Early genius and premature death marked the three 19th century Romantic composers of the Australian Chamber Orchestra’s final concert for the year.

All had been astonishing prodigies in their teens, but none made it to the middle of the century in which they had been born. Fanny Mendelssohn, the oldest, died first of a stroke aged 41, her younger brother Felix suffering the same fate within six months.

Frederick Chopin, the youngest of the trio was taken by the illness that had consumed his last years just under two years later. To begin the concert, pianist Polina Leschenko and ACO Director Richard Tognetti played the Concerto for Violin and Piano in D minor, an astonishingly precocious work by the 14-year-old Felix, who also performed the brilliantly virtuosic piano part, partnering with his violin teacher Eduard Ritz, at its first performance.

Pianist Polina Leschenko and ACO Director Richard Tognetti opened with Felix Mendelssohn’s Concerto for Violin and Piano in D minor.Credit: Nic Walker

Although clearly written in the classical mould of Beethoven (still alive at the time and a profound inspiration for the young prodigy), the duo concerto has some hallmarks of the new generation. It exaggerates the difference in expression and tempo between the spiky, driven first idea of the first movement, with nimble impetuous passagework from the soloists, and the expressive second theme.
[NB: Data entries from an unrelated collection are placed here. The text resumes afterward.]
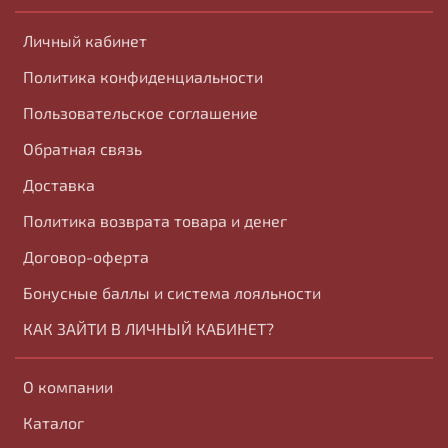
Личный кабинет
Политика конфиденциальности
Пользовательское соглашение
Обратная связь
Доставка
Политика возврата товара и денег
Договор-оферта
Бонусные баллы и система лояльности
КАК ЗАЙТИ В ЛИЧНЫЙ КАБИНЕТ?
О компании
Каталог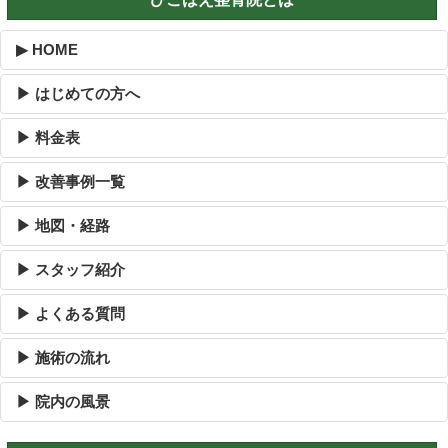
▶ HOME
▶ はじめての方へ
▶ 料金表
▶ 改善事例一覧
▶ 地図・経路
▶ スタッフ紹介
▶ よくある質問
▶ 施術の流れ
▶ 院内の風景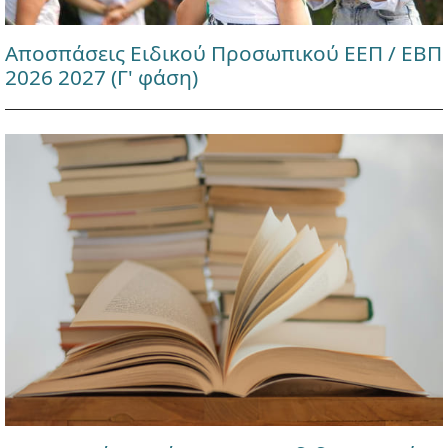
Αποσπάσεις Ειδικού Προσωπικού ΕΕΠ / ΕΒΠ
2026 2027 (Γ' φάση)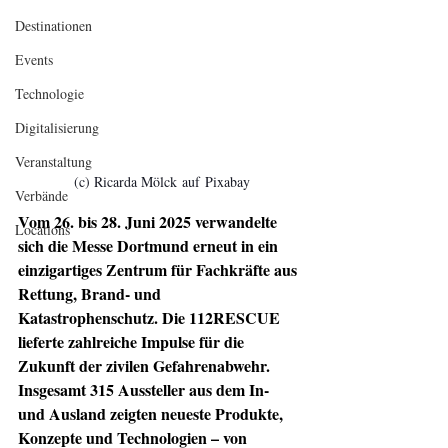
Destinationen
Events
Technologie
Digitalisierung
Veranstaltung
 (c) Ricarda Mölck auf Pixabay
Verbände
Vom 26. bis 28. Juni 2025 verwandelte 
Locations
sich die Messe Dortmund erneut in ein 
einzigartiges Zentrum für Fachkräfte aus 
Rettung, Brand- und 
Katastrophenschutz. Die 112RESCUE 
lieferte zahlreiche Impulse für die 
Zukunft der zivilen Gefahrenabwehr. 
Insgesamt 315 Aussteller aus dem In- 
und Ausland zeigten neueste Produkte, 
Konzepte und Technologien – von 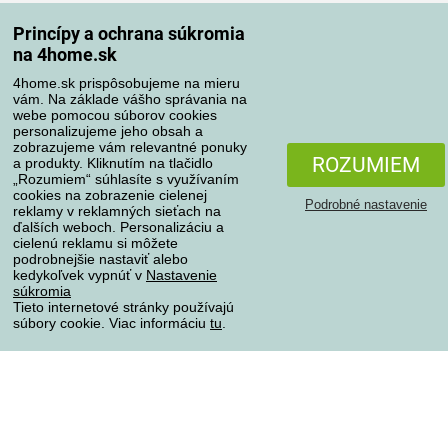
Spôsoby dopravy
Princípy a ochrana súkromia
na 4home.sk
4home.sk prispôsobujeme na mieru
Spôsoby platby
vám. Na základe vášho správania na
webe pomocou súborov cookies
personalizujeme jeho obsah a
zobrazujeme vám relevantné ponuky
Spoľahlivý obchod
ROZUMIEM
a produkty. Kliknutím na tlačidlo
„Rozumiem“ súhlasíte s využívaním
cookies na zobrazenie cielenej
Podrobné nastavenie
reklamy v reklamných sieťach na
ďalších weboch. Personalizáciu a
cielenú reklamu si môžete
podrobnejšie nastaviť alebo
kedykoľvek vypnúť v
Nastavenie
súkromia
Tieto internetové stránky používajú
súbory cookie. Viac informáciu
tu
.
Ochrana osobných údajov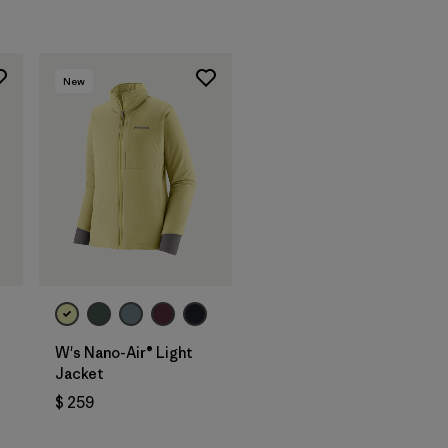
New
W's Nano-Air® Light
Jacket
$ 259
Leschenko’s natural manner at the piano nurtures its softer tones and, in the second movement, after the orchestra strings had announced an adagio theme of classic simplicity, she established a dreamy sound with moments of stillness towards the close. In the last movement, Leschenko and Tognetti sprang forward as though releasing the energy pent-up in the first.

Chopin’s Piano Concerto No 2 in F minor (actually the first written) was also the work of a teenager, and Leschenko created piano filigree with a tone of clarity and quiet finish. In the second she created arabesques around the central idea with fanciful freedom, while the finale swept forward with graceful facility.
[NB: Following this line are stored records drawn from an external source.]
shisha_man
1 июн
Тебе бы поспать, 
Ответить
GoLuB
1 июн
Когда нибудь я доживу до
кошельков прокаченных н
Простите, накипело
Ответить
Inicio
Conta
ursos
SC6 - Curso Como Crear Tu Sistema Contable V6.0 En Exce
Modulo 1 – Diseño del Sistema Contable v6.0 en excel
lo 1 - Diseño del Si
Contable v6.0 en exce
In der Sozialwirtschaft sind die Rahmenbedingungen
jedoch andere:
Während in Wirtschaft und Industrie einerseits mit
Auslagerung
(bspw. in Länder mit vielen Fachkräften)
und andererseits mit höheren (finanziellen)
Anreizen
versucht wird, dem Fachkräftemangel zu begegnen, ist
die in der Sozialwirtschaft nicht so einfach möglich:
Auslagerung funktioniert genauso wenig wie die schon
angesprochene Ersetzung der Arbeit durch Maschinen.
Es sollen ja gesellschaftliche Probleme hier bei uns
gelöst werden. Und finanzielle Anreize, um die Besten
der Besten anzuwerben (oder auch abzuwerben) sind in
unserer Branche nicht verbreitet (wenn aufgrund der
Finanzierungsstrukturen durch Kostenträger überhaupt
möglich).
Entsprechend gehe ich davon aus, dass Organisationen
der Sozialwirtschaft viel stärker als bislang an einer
The ACO, led by Tognetti, accompanied discreetly in an arrangement of Chopin’s original for string orchestra by Ilan Rogoff. Commenting on her String Quartet in E flat, Fanny Mendelssohn, in a regrettable moment of culturally influenced self-doubt about her abilities as a female composer, expressed the view she was better suited to smaller forms and lacked the ability to develop ideas in a sustained way.
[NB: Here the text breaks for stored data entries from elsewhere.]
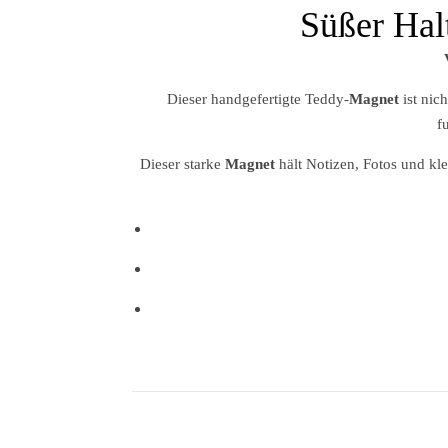
Süßer Hal
Dieser handgefertigte Teddy-
Magnet
ist nic
f
Dieser starke
Magnet
hält Notizen, Fotos und kl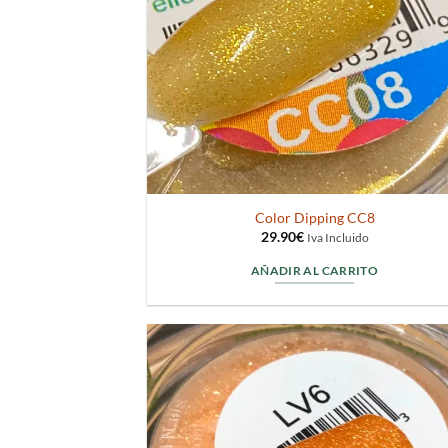
Color Dipping CC8
29.90
€
Iva Incluido
AÑADIR AL CARRITO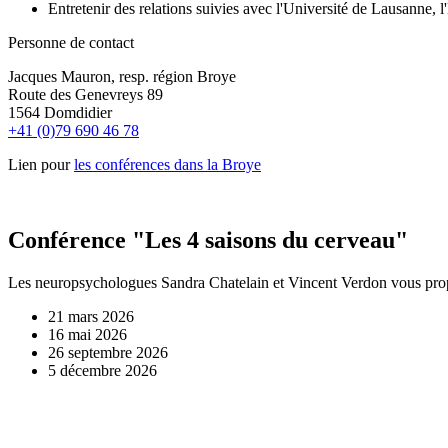
Entretenir des relations suivies avec l'Université de Lausanne, l
Personne de contact
Jacques Mauron, resp. région Broye
Route des Genevreys 89
1564 Domdidier
+41 (0)79 690 46 78
Lien pour
les conférences dans la Broye
Conférence "Les 4 saisons du cerveau"
Les neuropsychologues Sandra Chatelain et Vincent Verdon vous propose
21 mars 2026
16 mai 2026
26 septembre 2026
5 décembre 2026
After hearing the ACO articulate the subtle whimsy and restraint of the quiet adagio that makes up the first movement, one could beg to disagree. The things she had doubts about were, in fact, her artistic strengths. After a vigorous scurrying scherzo, she again finds her distinctive voice in the slow movement, while the last movement leapt with touching high spirit underlaid by contrapuntal skill. The Chopin concerto is a frequent and welcome guest on concert programs and one could wish the same for these neglected works by the Mendelssohns.